The tribe has two parallel goals in everything we do — to continue to be stewards of our traditional homelands so that we can continue to fish, hunt and gather our treaty resources; and to generate revenue to fund programs and services to our tribal citizens. In the process of both objectives, we have provided significant benefit to the larger community in terms of the local environment and local employment.

Aquaculture fulfills our goals, as we utilize best practices to protect the environment while growing a naturalized resource that provides marine based jobs; to grow and plant seed, harvest, package and deliver shellfish. Those jobs expand exponentially as restaurants and seafood distributors benefit from having fresh, sustainably harvested seafood.

It would make no sense economically or culturally for us to negatively impact the environment or the wildlife that has been a part of our cultural practices and values for thousands of years.

The scope of our oyster operations is small. Our application asks for a permit to plant and harvest oysters on less than 3 percent of the inner Dungeness Bay. The project will be done in phases, starting with 5 acres and expanding to 30.

There has been misrepresentation of the project by people who are generally opposed to shellfish farming in Washington.
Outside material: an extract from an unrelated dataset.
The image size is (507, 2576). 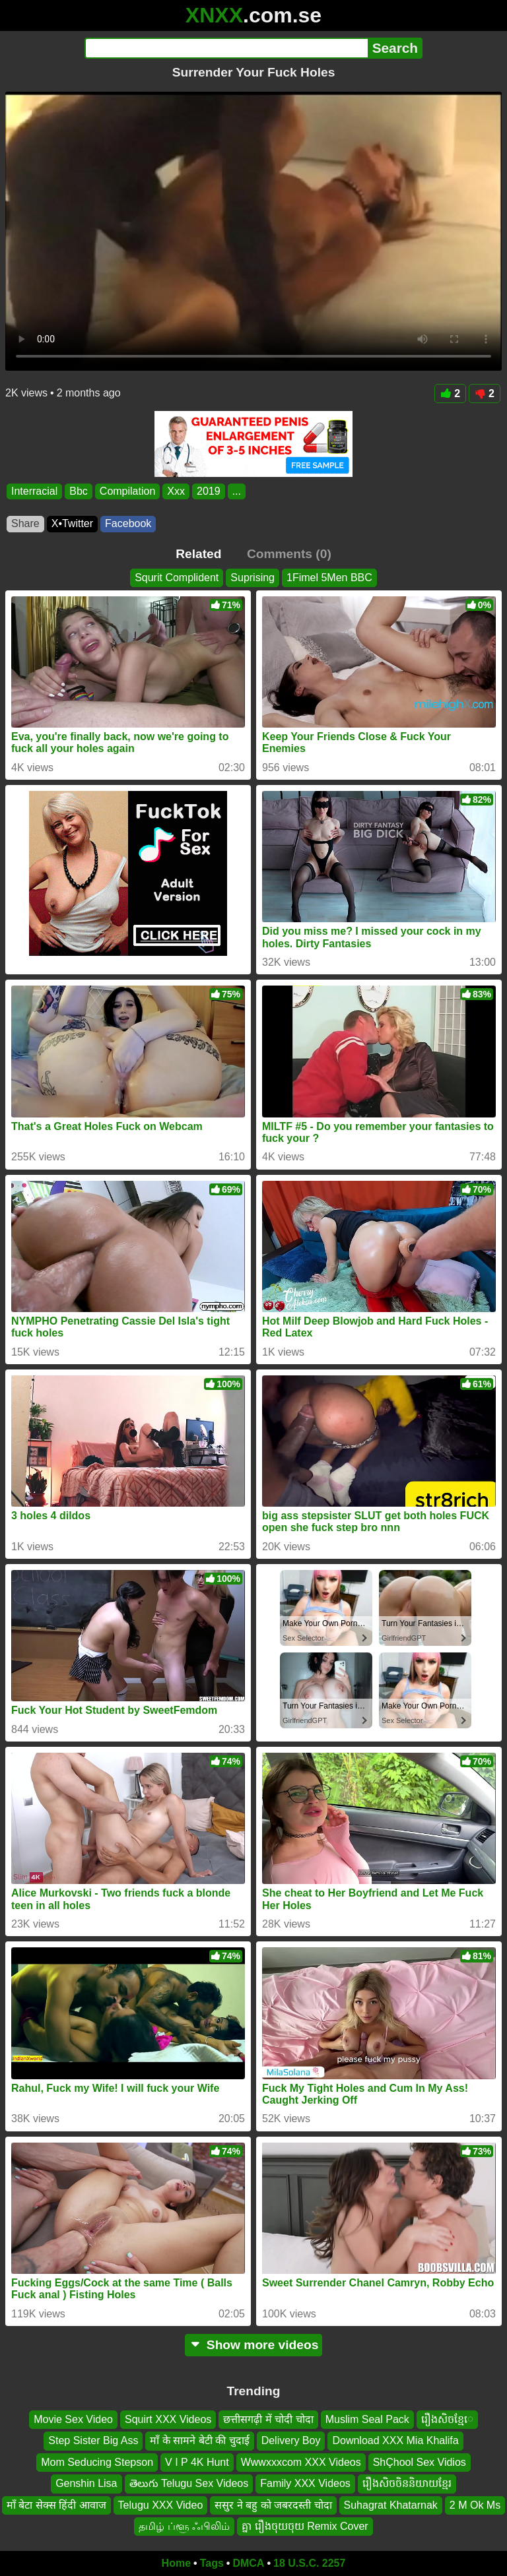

To be clear, the following practices will not be used: graveling/frosting, anti-predator netting, pesticides/chemicals, land vehicles, dredging, suspended cultivation, floats, mechanical harvest, hazing of wildlife or removal of any flora or fauna.

During our more than 50-year history of engaging in aquaculture in Dungeness Bay, no reports have ever indicated that commercial shellfish operations were incompatible or interfered with refuge functions, particularly regarding migratory birds. Our application proposes environmental monitoring and has identified mitigation strategies to avoid and reduce potential impacts to refuge wildlife and habitat.

Concerns about plastics: Oyster cultivation bags are made of high density, ultraviolet resistant plastic that degrades over decades. These bags are removed from the environment and cycled out of farm use long before the degradation process occurs. Viable plastic alternatives for commercial oyster cultivation are not presently available, but the tribe is committed to reducing the use of plastics in farming activities as new alternatives become available to the industry.

It is our intent to continue our stewardship of our ancestral river, estuary and bay, and to grow oysters as an economic driver. Who better to nurture this place than its original indigenous inhabitants?

We firmly believe that our Jamestown S’Klallam Tribe and everything we do in our community is based on culturally and environmentally sensitive balance for growth including the transition from old 19th- and 20th-century practices to more effective and responsible 21st-century technology and techniques.

W. Ron Allen is Tribal Chairman/CEO of the Jamestown S’Klallam Tribe.